Compared with the amount of the preservative distributed to the vesicle membrane of Comparative Example 2 containing no component (A), the amount of the preservative distributed to the vesicle membrane of Example 3 was reduced by 19%, and the preservative in the aqueous phase was reduced. It was confirmed that the agent concentration was increasing. Therefore, it was found that the component (A) suppresses the distribution of the preservative to the vesicle membrane.
In Comparative Examples 3, 4, and 5, ultracentrifugation was performed under the same conditions as above, but the amount of solid content was only slightly separated.
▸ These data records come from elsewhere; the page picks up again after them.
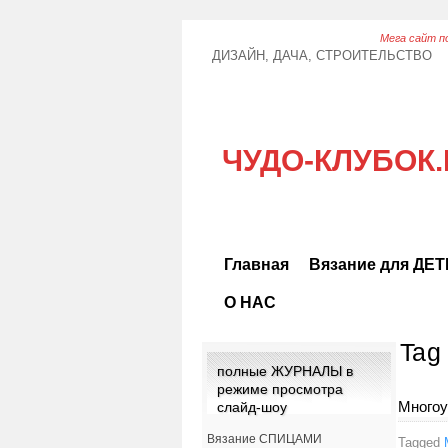
Мега сайт по
ДИЗАЙН, ДАЧА, СТРОИТЕЛЬСТВО
ЧУДО-КЛУБОК.
Главная
Вязание для ДЕ
О НАС
Tag
полные ЖУРНАЛЫ в
режиме просмотра
Многоу
слайд-шоу
Вязание СПИЦАМИ
Tagged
(Vesicle confirmation test-1)
After storing Example 2 and Comparative Example 1 for 3 weeks, a sample was prepared by a freeze-breaking replica method, and the shape was observed with a transmission electron microscope (JEM-1010). As a result, FIGS. 1 (Example 2) and FIG. 2 As in (Comparative Example 1), the same vesicle structure was confirmed even after the addition of the component (A).

<Test Example 2>
(Preparation of Calcein-encapsulated vesicle preparation 1)
In order to examine the effect of the component (A) and the comparative component (A') on the vesicle membrane, the vesicle having the same composition as the vesicle preparation 1 was evaluated using a preparation in which calcein, which is a fluorescent substance, was encapsulated.
That is, a PBS buffer solution containing 75 mM calcein was added to a thin film prepared with the same composition as the above vesicle membrane (0.4 g of ceramide II, 0.25 g of cholesterol, 0.25 g of palmitic acid, and 0.1 g of cholesteryl sulfate). After peeling with a vortex mixer, it is irradiated with ultrasonic waves and thawed, and finally the calcein not contained in the vesicle is removed by an ultracentrifugator (Himac CS100GXII manufactured by Hitachi Koki Co., Ltd., rotor: S55A2 angle rotor, 150,000 xg). To obtain a vesicle preparation 1 in which calcein was encapsulated.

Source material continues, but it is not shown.